My stomach gets hard as a rock, and I squeeze my knees together to keep from pushing. Sweat breaks out on my forehead as I writhe, trying to find a way to escape the agony. It takes several eternities, but the pain slowly subsides. Only, I can feel liquid dripping from between my thighs.

In all honesty, I don’t think I should avoid pushing for much longer. Nature and the female body know the deal, and it’s important to follow those natural cues.

My eyes meet Hayes’s. “Check what you need to.”

He nods and grabs a pair of the gloves from the coffee table.

“Why don’t I boil some hot water? I saw in a movie that you need hot water when delivering a baby,” Hael says, swiping a tattooed hand over his face. He gives a tight smile and strides out.

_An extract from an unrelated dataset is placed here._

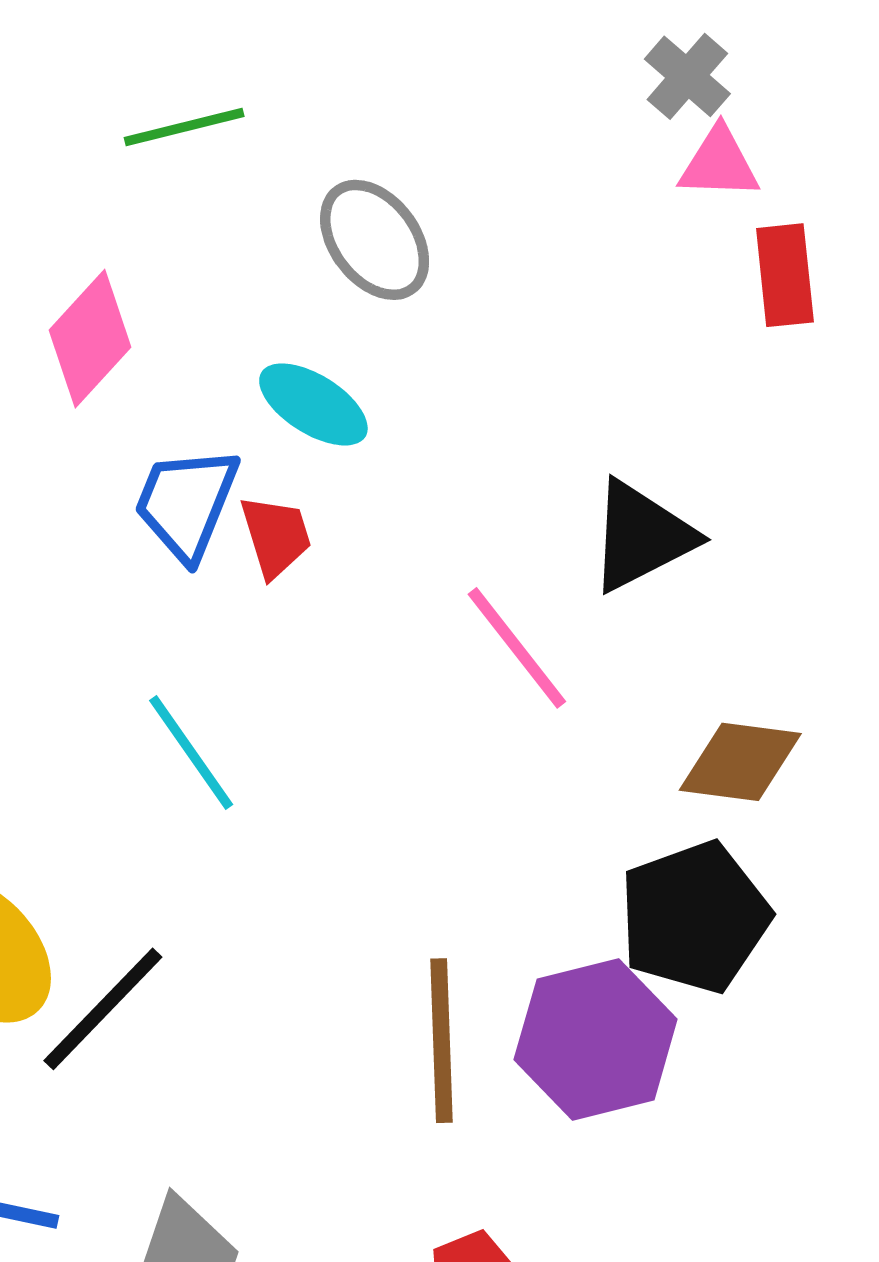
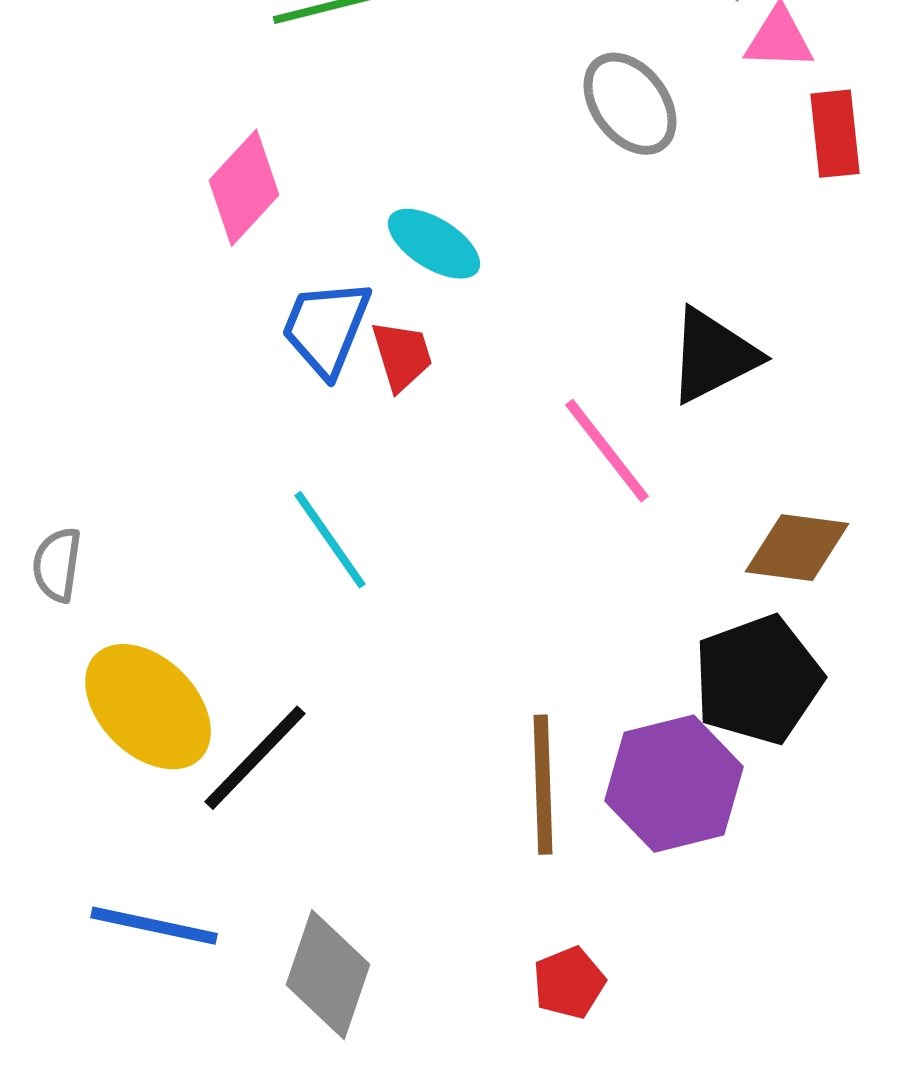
gray ellipse: (375, 240) -> (630, 104), moved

Yeah, I would probably run, too, if I could.

“I’ve got the water under control,” he says from somewhere deeper in the house.

“I should have helped you out of your leggings before putting the gloves on…” Hayes curses under his breath. “Hael, get your ass back in here! We all know your specialty is undressing women.”

“I am going to punch you in the throat,” Morris says from behind me. “Talk shit to your brother later. Right now, I need you to get yourself together. Don’t deflect. You can do this.”

I slide my arms under Morris’s, grab the top of my leggings and hideous maternity underwear, and shove them down in one go. Gritting my teeth, I push up enough to get them out from under me.

They’re bickering because of me, and that’s a problem. These guys are going to be so traumatized, they’ll never have kids of their own.

“You’re pretty close to fully dilated, if you’re not there already,” Hayes says. “I was able to feel the baby’s head.” He drops the sheet over my lower half and pulls off his gloves. He tosses them in the trash can next to the couch and frowns. “I probably should have kept those on.”

“It’s too soon.” My head shakes as my eyes well with tears. It’s irrational, and I know that, but I still hear myself say, “I can’t do this. I’m not ready. I’m supposed to have two weeks left to prepare.”

Hayes walks around to the side of the sectional and squats down. “You can do it. You already are. I think you’re in the transitioning phase. It’s the final one, and it’s known to heighten emotions and anxiety, but we’ve got this. Babies are born every day outside of the hospital.” It sounds a little like he’s giving himself a pep talk by repeating what Morris said.

Another contraction starts, and my head slams back against Morris’s shoulder as I groan. I don’t even have the opportunity to apologize because this contraction means business.

Does the baby have knives ringed around their head? It burns worse than anything yet. My hands fly to cradle my lower stomach, and I can’t hold back the scream that escapes.

“Right here with you, sweet girl,” Morris says soothingly. He massages my hips from the side, and I start to wonder if I leaned forward if he would mind rubbing my lower back like that. The pain and hardness of my stomach finally let up, and I rest against Morris once more. “I can only imagine what you’re going through, but we’ll be with you every step of the way.” He cuddles his cheek to mine while my body shakes with trembles that I can’t control.

Is this a reaction to the pain?

God, it’s terrifying.

It feels like my nerve endings are too overloaded to know what to do.